» **ABOUT THIS EXERCISE**:
Among the records below, find the line that has "Đồ Gia Dụng"; from there, give the lines again exactly, and stop after the line that has "sejak tanggal 21".

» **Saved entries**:
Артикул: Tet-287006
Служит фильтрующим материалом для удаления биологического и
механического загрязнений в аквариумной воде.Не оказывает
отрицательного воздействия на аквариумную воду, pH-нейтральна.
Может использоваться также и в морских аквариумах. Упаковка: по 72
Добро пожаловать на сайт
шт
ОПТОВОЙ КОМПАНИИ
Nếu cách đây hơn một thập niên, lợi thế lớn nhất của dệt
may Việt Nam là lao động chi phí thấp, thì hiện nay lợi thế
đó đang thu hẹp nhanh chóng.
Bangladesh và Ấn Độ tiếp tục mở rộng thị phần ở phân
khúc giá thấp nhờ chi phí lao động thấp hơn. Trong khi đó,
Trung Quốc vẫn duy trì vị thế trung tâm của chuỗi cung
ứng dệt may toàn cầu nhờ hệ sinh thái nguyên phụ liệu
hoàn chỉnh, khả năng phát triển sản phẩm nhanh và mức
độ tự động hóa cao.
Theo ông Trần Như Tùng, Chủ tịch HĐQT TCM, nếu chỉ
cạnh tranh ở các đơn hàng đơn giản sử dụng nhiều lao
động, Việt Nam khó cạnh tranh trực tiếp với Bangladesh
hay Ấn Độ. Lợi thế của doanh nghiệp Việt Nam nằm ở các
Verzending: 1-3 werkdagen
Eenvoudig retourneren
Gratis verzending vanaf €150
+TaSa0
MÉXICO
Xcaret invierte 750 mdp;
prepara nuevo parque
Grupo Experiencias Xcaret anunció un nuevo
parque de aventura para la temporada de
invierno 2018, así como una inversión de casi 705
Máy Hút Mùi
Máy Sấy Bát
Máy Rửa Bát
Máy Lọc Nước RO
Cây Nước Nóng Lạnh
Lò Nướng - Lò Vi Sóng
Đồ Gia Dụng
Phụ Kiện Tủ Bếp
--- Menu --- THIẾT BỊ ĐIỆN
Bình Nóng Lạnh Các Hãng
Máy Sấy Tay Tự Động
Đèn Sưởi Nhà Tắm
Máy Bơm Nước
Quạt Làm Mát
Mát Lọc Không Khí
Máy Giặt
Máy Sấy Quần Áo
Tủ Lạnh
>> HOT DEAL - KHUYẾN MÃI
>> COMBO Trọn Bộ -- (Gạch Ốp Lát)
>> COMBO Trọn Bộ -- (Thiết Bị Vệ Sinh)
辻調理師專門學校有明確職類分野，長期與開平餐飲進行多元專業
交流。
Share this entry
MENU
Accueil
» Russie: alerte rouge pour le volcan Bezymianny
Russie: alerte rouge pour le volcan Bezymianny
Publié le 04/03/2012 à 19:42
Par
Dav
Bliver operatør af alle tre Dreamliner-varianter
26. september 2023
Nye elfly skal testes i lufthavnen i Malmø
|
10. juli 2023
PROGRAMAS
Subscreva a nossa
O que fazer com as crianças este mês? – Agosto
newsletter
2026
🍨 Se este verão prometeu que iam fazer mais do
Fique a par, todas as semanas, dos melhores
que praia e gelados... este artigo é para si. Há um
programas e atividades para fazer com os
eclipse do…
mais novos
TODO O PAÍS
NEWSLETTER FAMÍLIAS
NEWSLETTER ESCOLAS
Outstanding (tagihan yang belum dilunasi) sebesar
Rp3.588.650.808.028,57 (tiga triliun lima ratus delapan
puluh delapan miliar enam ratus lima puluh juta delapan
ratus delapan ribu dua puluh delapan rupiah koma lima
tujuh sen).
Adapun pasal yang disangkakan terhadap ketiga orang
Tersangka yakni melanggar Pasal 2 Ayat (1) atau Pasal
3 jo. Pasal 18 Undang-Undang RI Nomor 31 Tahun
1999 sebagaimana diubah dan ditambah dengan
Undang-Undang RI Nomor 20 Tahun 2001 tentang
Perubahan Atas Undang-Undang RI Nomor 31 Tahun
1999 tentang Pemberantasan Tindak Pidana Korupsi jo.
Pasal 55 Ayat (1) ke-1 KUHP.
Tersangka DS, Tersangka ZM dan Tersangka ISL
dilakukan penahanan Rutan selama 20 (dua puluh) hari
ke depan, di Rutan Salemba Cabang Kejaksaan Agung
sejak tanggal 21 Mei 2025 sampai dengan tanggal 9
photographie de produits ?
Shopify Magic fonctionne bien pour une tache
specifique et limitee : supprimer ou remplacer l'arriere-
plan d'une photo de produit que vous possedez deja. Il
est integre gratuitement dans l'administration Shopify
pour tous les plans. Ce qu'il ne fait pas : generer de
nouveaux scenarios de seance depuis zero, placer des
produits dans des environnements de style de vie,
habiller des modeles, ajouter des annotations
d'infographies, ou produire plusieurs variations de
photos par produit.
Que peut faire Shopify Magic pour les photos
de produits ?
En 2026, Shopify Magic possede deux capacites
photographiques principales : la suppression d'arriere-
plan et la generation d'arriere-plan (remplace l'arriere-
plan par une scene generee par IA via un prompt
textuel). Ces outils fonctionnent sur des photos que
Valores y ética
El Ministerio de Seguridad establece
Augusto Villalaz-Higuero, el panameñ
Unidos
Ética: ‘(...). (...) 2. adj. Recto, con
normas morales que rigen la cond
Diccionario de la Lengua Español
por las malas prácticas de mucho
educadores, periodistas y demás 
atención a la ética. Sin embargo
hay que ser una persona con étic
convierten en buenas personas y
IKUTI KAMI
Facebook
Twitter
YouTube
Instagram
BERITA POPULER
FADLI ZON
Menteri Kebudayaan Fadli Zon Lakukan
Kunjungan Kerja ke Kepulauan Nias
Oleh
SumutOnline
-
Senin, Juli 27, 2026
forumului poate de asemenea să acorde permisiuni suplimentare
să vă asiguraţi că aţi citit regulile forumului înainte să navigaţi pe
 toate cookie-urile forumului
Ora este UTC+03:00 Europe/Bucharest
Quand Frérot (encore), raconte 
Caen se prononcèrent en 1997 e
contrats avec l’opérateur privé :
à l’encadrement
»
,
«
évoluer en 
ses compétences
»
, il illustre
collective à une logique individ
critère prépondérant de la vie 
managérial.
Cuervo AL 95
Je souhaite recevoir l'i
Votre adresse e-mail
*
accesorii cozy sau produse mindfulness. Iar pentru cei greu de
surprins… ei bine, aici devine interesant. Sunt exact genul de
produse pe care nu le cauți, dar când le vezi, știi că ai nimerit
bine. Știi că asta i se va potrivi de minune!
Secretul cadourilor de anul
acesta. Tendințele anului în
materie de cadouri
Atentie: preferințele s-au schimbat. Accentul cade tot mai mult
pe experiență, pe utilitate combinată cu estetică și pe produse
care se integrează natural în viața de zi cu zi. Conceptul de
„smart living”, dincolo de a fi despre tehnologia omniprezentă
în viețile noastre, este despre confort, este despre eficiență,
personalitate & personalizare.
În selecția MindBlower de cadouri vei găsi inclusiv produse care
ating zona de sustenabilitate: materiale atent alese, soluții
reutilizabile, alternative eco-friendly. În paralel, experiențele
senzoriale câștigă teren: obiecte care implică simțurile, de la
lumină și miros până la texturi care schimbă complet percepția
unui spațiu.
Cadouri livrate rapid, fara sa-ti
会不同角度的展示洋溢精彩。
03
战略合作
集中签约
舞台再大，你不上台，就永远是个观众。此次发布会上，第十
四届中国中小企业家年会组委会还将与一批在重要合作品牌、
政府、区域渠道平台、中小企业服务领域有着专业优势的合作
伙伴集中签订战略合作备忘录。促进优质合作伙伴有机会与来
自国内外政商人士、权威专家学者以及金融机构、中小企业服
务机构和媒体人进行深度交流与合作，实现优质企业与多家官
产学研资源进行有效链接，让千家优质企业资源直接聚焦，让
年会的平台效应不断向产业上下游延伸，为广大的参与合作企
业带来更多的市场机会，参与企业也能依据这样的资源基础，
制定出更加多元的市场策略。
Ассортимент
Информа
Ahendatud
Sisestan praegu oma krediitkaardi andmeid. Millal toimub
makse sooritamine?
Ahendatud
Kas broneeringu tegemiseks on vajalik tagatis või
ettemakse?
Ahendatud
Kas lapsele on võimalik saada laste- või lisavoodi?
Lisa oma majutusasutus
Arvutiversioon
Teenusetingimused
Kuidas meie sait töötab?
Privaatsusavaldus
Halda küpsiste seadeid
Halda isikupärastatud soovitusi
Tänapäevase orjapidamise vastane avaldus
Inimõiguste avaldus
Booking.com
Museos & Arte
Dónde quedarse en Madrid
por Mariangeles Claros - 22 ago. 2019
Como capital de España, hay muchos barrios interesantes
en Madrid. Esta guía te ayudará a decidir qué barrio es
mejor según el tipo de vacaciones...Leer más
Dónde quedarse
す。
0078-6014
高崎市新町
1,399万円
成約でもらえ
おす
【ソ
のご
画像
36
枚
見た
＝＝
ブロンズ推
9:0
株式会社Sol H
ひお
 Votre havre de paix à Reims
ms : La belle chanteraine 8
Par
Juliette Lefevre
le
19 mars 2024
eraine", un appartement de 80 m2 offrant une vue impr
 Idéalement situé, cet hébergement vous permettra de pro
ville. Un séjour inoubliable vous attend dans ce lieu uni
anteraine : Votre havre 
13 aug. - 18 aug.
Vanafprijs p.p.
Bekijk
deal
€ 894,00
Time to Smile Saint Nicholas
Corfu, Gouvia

» **SOLUTION BELOW**:
Đồ Gia Dụng
Phụ Kiện Tủ Bếp
--- Menu --- THIẾT BỊ ĐIỆN
Bình Nóng Lạnh Các Hãng
Máy Sấy Tay Tự Động
Đèn Sưởi Nhà Tắm
Máy Bơm Nước
Quạt Làm Mát
Mát Lọc Không Khí
Máy Giặt
Máy Sấy Quần Áo
Tủ Lạnh
>> HOT DEAL - KHUYẾN MÃI
>> COMBO Trọn Bộ -- (Gạch Ốp Lát)
>> COMBO Trọn Bộ -- (Thiết Bị Vệ Sinh)
辻調理師專門學校有明確職類分野，長期與開平餐飲進行多元專業
交流。
Share this entry
MENU
Accueil
» Russie: alerte rouge pour le volcan Bezymianny
Russie: alerte rouge pour le volcan Bezymianny
Publié le 04/03/2012 à 19:42
Par
Dav
Bliver operatør af alle tre Dreamliner-varianter
26. september 2023
Nye elfly skal testes i lufthavnen i Malmø
|
10. juli 2023
PROGRAMAS
Subscreva a nossa
O que fazer com as crianças este mês? – Agosto
newsletter
2026
🍨 Se este verão prometeu que iam fazer mais do
Fique a par, todas as semanas, dos melhores
que praia e gelados... este artigo é para si. Há um
programas e atividades para fazer com os
eclipse do…
mais novos
TODO O PAÍS
NEWSLETTER FAMÍLIAS
NEWSLETTER ESCOLAS
Outstanding (tagihan yang belum dilunasi) sebesar
Rp3.588.650.808.028,57 (tiga triliun lima ratus delapan
puluh delapan miliar enam ratus lima puluh juta delapan
ratus delapan ribu dua puluh delapan rupiah koma lima
tujuh sen).
Adapun pasal yang disangkakan terhadap ketiga orang
Tersangka yakni melanggar Pasal 2 Ayat (1) atau Pasal
3 jo. Pasal 18 Undang-Undang RI Nomor 31 Tahun
1999 sebagaimana diubah dan ditambah dengan
Undang-Undang RI Nomor 20 Tahun 2001 tentang
Perubahan Atas Undang-Undang RI Nomor 31 Tahun
1999 tentang Pemberantasan Tindak Pidana Korupsi jo.
Pasal 55 Ayat (1) ke-1 KUHP.
Tersangka DS, Tersangka ZM dan Tersangka ISL
dilakukan penahanan Rutan selama 20 (dua puluh) hari
ke depan, di Rutan Salemba Cabang Kejaksaan Agung
sejak tanggal 21 Mei 2025 sampai dengan tanggal 9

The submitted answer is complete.